The Proverbial “Pandemic” Box Forced Us to Think Outside of It

(Horatio Jung)
The 2020 Classic Car Show became a Car Tour with both drivers and volunteers wearing masks as they toured the Lamorinda area.

    COVID-19 has affected us all in ways we don’t yet recognize or understand. COVID today is such a part of our vernacular; it’s used as a verb, the butt or essence of jokes. The pandemic would’ve been enough, but Californians also suffered through devastating wildfires, debilitating air quality and inconvenient PG&E outages. Everyone experienced challenges this year and we’ve had to navigate the best we could. Loss was a big one for many, including financial security and not just for individuals and businesses, but for nonprofits too. Like many of you, the needs and demands of those we care for became greater this year, incurring more expenses with less financial stability. Your support is needed more than ever.
    Hundreds of studies are taking place on the human toll of these events, and not just the extreme of losing loved ones, but the emotional, life-altering daily toll due to shelter-in-place, fear of the unknown, isolation and physical distancing. I could go on about the devastating effects – loss of life, loss of livelihood, loss of how we traditionally celebrate rites of passage such as proms, graduations, weddings and births, but as with all change – good or bad, new opportunities open. Human beings are resilient and we adapt, we think outside the box, and become creative, finding solutions to new problems or developing new workarounds. Sometimes it opens up another part of us, such as our compassion, gratitude or clearer vision.
    Organizations operate similar to humans; they experience loss, fear the unknown and forced to alter the way they conduct business. Nonprofits, including The Orinda Association (OA) and its Seniors Around Town program, also experienced loss. We experienced loss of revenue sources and freedom to provide services and events that we have in the past, but we never lost sight of our mission and purpose.

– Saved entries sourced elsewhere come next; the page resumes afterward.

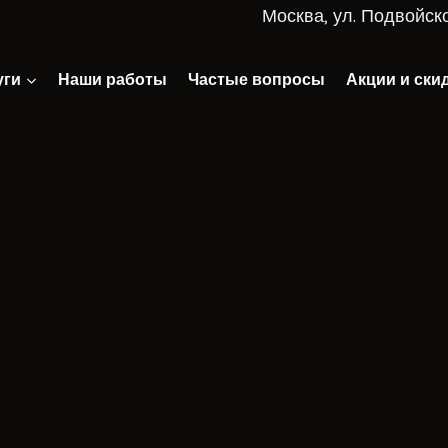
Москва, ул. Подвойско
уги
Наши работы
Частые вопросы
Акции и ски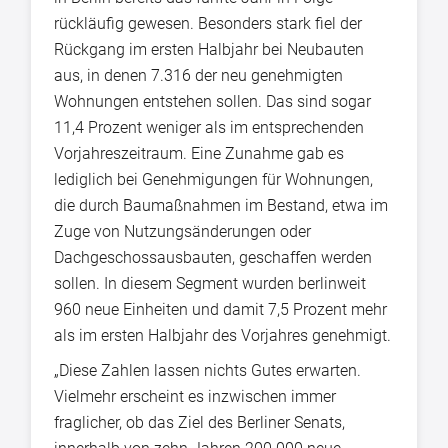
rückläufig gewesen. Besonders stark fiel der
Rückgang im ersten Halbjahr bei Neubauten
aus, in denen 7.316 der neu genehmigten
Wohnungen entstehen sollen. Das sind sogar
11,4 Prozent weniger als im entsprechenden
Vorjahreszeitraum. Eine Zunahme gab es
lediglich bei Genehmigungen für Wohnungen,
die durch Baumaßnahmen im Bestand, etwa im
Zuge von Nutzungsänderungen oder
Dachgeschossausbauten, geschaffen werden
sollen. In diesem Segment wurden berlinweit
960 neue Einheiten und damit 7,5 Prozent mehr
als im ersten Halbjahr des Vorjahres genehmigt.
„Diese Zahlen lassen nichts Gutes erwarten.
Vielmehr erscheint es inzwischen immer
fraglicher, ob das Ziel des Berliner Senats,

    Everything we do, such as create and print The Orinda News, organize and execute the July 4th parade, host public forums, provide free transportation for seniors, collaborate with our community partnerships on the Classic Car Show and celebrate Orinda volunteers, involves masses of people participating, planning and gathering. They all require what we can’t do right now; bring people physically together in planning and celebration. So we adapted, we thought outside the box; we made it work and we hope for good results.
    The first major event impacted was our annual Citizen of the Year and Wm. Penn Mott, Jr. Environmental Awards dinner. How do you adequately celebrate the achievements of individuals’ unselfish works when we can’t publicly acknowledge and give thanks to them? We still have to figure this out, but for now, it’s postponed.
    Another major event was our July 4th parade. The OA Board had to cancel the parade and activities, and this would have been year 37. The committee tried to get the community to celebrate together – but apart. It was creative, just not the same. We’ll be back even stronger in 2021, The Orinda Association’s 75th anniversary!
    The third major event impacted was the Orinda Classic Car Show in partnership with Orinda Motors, which is the annual fundraiser for Seniors Around Town and other local nonprofits. The dedication of Bill Waterman, Diane Lautz, John Vanek of Orinda Motors and the entire car show committee made it a safe, community fundraiser. They thought outside the box and created the first Orinda Classic Car Tour, livestreaming the event, capturing the essence of attending the tour in person, talking with the car owners, hearing their stories, learning their sources, connecting with a shared passion for automobiles. Attended in person by close to 100 drivers, virtually seen by hundreds, with potential to be shared by thousands on YouTube. We will be back Sept. 18, 2021.
    The Volunteer Center and The Orinda News remained open Monday-Friday as an in-person community contact, continued publishing and mailing the newspaper, albeit working from home, in the office and through countless Zoom meetings. We all became more tech-savvy!
    Public forums will be livestreamed this year, maybe reaching more citizens than the traditional town hall in person style. We will be back in 2021.
    Seniors Around Town had to temporarily suspend its transportation for seniors program, but immediately adapted and replaced it with one providing grocery and errand shopping with home delivery and reassurance calls connecting seniors with a friendly voice to help reduce isolation and depression. The Volunteer Emergency Support Program (VESP) was also created, staffed and mobilized. Meeting the needs of 70 seniors, providing more than 275 volunteer hours. Transportation services resumed in June, with shopping service and reassurance calls continuing on now through wildfire season.
    This holiday season there are more people in need everywhere. Find the organization that touches your heart and give generously. These nonprofits did not stop doing their good works during the pandemic, in some cases they risked their lives to continue serving or they adapted as needed and worked even harder to meet their constituents’ needs. We didn’t go away, in many ways we got better.